Please implement the following Python function in the classroom_grades module (classroom_grades.py file):

list_avg_by_row(classroomL, stgradesD)

such that

given

  • classroomL, a classroom list as described above.

  • stgradesD, a grades dict as described above.

  • It is not garanteed that all Student Id in the classroom appear as a key in gradesD. This is considered an error.

returns 2 list, one corresponding to rows in classroomL that are free of errors and one with the rows that are not:

  1. “OK list”: For each row in classroomL that has no errors, there is a tuple with 3 values:

    • The row number (int): Remember that the row indexes starts a 1.

    • The average grade (float) of the grades of the students in that row rounded to 1 decimal.

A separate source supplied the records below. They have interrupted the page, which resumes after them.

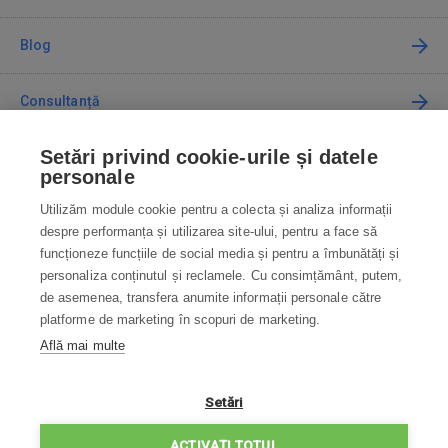
Blog
Consultanță
Setări privind cookie-urile și datele
Cum cumpăr
personale
Utilizăm module cookie pentru a colecta și analiza informații
Contact
despre performanța și utilizarea site-ului, pentru a face să
funcționeze funcțiile de social media și pentru a îmbunătăți și
Contactați-ne
personaliza conținutul și reclamele. Cu consimțământ, putem,
de asemenea, transfera anumite informații personale către
info@robotworld.ro
platforme de marketing în scopuri de marketing.
Află mai multe
031 22 97 010
Lu-Vi 8:00—16:30
TOATE CONTACTELE
Setări
POLITICA DE CONFIDENȚIALITATE
ACTIVAȚI TOTUL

    • The number of students in that row (ie. the ones used to computer the average grade).

  2. “Not OK list”: For each row in classroomL that that has one or more errors there is tuple) with 3 int values:

    • The row number (int): Remember that the row indexes starts a 1.

    • The seat number (int) of the first “error” found (considering the ordering of seat indicated in the classroom list description).

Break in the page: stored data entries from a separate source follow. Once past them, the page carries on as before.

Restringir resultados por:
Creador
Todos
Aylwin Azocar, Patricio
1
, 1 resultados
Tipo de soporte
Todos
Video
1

    • The erroneous student’s id (int).

Note

Notice that a row might have no students at all. In this case the average grade would be -1.0.

For example, in case of the classroom above, the function should return the following:


>>> sol = list_avg_by_row(cl1, stgD)
>>> sol
([(1, 5.5, 4), (3, 7.5, 5)], [(2, 3, 25)])

Doctests are available at the list_avg_by_row.test file.

Note

To implement this function is recommended (but not mandatory) to call the following auxiliar function. Therefore it is recommended to first implement and test this function:

compute_avg(row, gradesD)

such that

given

  • row a list of int representing a row as described above.

  • gradesD, a dict of students grades as described above.

returns a tuple with3-value tuple that is different depending on whether the row is OK all student’s ids occur as a key in gradesD) or is not.

  • It the row is OK it returns a 3-component tuple with:

    1. True

    2. The average grade of the grades of the students in that row (float rounded to 1 decimal).

    3. The number of students (int) in that row (ie. the ones used to computer the average grade).

  • It the row is not OK, it returns:

    1. False

    2. The seat number (int) of the first “error” found.

    3. The erroneous student’s id (int).

For example:


>>> stgD = {
... 10: ['JBB', 0.0],
... 15: ['GWV', 5.5],
... 22: ['JJJ', 6.5],
... 27: ['AWV', 3.5],
... 31: ['MMP', 5.5],
... 35: ['BWV', 4.5],
... 42: ['SCC', 7.5],
... 49: ['BWV', 9.0],
... 55: ['FCC', 5.0],
... 72: ['ABC', 7.0],
... 81: ['GMM', 8.0],
... 92: ['MRP', 10.0],
... 99: ['ARG', 10.0],
... }

>>> cl1 = [
... [22, -1, 42, 81,  -1, 10,  -1],
... [15, -1, 25,  -1,  -1, 36, 49],
... [92, -1, 72,  -1, 31, 55, 99],
... ]

>>> sol = compute_avg(cl1[0], stgD)
>>> sol
(True, 5.5, 4)

>>> sol = compute_avg(cl1[1], stgD)
>>> sol
(False, 3, 25)

>>> sol = compute_avg(cl1[2], stgD)
>>> sol
(True, 7.5, 5)

Doctests are available at the compute_avg.test file.